Anak-anak secara bergantian harus mengambil satu benda atau gambar dari dalam kotak, tanpa melihat isinya terlebih dahulu.
Setelah mengambil, anak harus mendeskripsikan benda atau gambar tersebut kepada teman-temannya, tanpa menyebutkan nama benda atau gambar tersebut secara langsung.
Teman-teman yang lain harus menebak benda atau gambar apa yang sedang dideskripsikan.
Permainan ini penuh kejutan karena anak gak tau benda atau gambar apa yang akan mereka dapatkan, dan menantang karena mereka harus berpikir kreatif dan menggunakan bahasa deskriptif yang baik buat memberikan petunjuk.
Dengan menggunakan elemen kejutan dan tantangan, permainan yang kamu rancang jadi lebih seru, menantang, dan efektif buat ngembangin kemampuan berbicara anak secara kreatif dan spontan.
3. Ciptakan Suasana yang Mendukung dan Menyenangkan: Bangun Kepercayaan Diri Anak untuk Berbicara
Cara ketiga yang gak kalah penting dalam menyusun permainan yang meningkatkan kemampuan berbicara adalah dengan menciptakan suasana yang mendukung dan menyenangkan.
Suasana yang positif dan supportive itu krusial banget buat anak-anak, terutama dalam konteks belajar berbicara.

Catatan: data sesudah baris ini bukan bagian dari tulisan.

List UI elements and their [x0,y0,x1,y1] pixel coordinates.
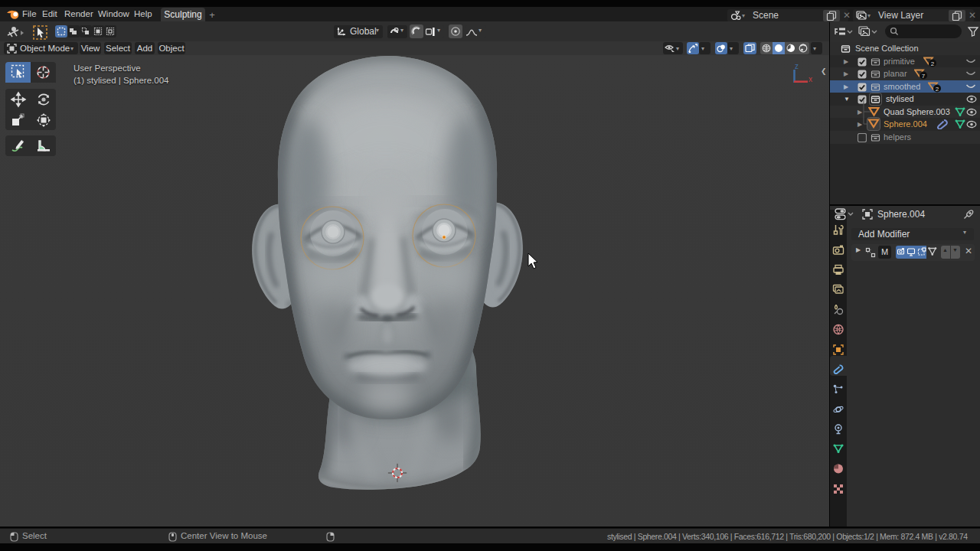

Anak-anak cenderung lebih berani berbicara, bereksplorasi dengan bahasa, dan gak takut salah kalau mereka merasa nyaman, aman, dan dihargai dalam lingkungan permainan.
Sebaliknya, suasana yang tegang, kompetitif, atau penuh tekanan justru bisa bikin anak jadi insecure, takut salah bicara, dan akhirnya malah jadi malas buat berpartisipasi dalam permainan.
Oleh karena itu, saat menyusun dan memandu permainan, pastikan kamu menciptakan suasana yang beneran mendukung dan menyenangkan buat anak-anak.
Fokus pada kesenangan dan kegembiraan bermain, bukan cuma pada hasil akhir atau kemenangan.
Berikan pujian dan dukungan positif atas setiap usaha anak dalam berbicara, meskipun masih ada kekurangan atau kesalahan.
Hindari mengkritik atau mengoreksi anak secara berlebihan, terutama di depan teman-temannya.